● **Work to complete**: Return each line of the records below in which the string "Sale" turns up.

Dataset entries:
■ ■ ■ ■ ■

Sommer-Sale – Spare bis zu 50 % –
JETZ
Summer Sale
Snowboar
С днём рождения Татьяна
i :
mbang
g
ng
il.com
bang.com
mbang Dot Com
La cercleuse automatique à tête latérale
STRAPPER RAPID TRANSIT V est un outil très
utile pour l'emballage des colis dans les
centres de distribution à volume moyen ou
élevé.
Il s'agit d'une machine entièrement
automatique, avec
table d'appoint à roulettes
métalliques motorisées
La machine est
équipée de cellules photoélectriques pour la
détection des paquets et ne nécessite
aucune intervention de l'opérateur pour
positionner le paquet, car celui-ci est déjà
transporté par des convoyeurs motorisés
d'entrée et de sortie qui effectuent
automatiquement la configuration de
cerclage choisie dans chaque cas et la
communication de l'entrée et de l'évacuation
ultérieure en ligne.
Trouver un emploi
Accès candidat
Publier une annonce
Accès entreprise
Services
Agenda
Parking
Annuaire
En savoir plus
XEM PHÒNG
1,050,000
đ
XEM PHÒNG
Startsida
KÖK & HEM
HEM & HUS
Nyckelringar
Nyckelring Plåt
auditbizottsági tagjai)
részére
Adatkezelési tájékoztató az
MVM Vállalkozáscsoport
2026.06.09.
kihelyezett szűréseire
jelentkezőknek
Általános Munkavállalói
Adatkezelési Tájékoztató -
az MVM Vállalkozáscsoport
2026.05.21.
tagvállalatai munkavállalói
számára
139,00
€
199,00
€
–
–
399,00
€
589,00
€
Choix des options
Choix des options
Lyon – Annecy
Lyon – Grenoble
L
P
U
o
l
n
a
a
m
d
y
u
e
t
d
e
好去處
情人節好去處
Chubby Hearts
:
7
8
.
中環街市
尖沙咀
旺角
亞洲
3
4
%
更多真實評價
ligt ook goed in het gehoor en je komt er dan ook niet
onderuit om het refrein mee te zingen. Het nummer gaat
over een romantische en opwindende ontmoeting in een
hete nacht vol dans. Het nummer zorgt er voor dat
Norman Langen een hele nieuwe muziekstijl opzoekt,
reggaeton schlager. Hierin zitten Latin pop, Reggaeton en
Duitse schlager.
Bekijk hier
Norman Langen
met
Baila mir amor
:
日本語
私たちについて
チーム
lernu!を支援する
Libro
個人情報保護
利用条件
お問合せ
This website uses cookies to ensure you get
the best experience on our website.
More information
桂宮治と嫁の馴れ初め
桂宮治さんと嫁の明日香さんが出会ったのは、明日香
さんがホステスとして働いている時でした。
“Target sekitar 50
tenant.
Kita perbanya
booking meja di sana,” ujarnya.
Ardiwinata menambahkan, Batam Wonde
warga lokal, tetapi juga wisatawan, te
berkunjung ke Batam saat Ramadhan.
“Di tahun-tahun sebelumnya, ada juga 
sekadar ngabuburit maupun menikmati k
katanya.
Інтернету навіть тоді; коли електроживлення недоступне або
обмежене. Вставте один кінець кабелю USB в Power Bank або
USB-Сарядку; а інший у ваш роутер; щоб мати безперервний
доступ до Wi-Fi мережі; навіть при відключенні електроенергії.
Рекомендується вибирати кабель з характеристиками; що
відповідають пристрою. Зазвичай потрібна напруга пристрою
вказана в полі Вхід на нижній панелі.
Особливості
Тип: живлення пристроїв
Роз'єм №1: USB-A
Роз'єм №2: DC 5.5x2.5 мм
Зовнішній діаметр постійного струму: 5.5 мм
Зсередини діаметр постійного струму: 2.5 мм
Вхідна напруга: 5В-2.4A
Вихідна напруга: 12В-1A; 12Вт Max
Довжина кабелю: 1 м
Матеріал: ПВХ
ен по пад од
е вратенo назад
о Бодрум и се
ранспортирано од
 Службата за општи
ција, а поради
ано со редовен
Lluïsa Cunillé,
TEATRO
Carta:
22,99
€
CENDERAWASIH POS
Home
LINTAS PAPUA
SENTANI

■ ■ ■ ■ ■

● **Answer to the exercise**:
Sommer-Sale – Spare bis zu 50 % –
Summer Sale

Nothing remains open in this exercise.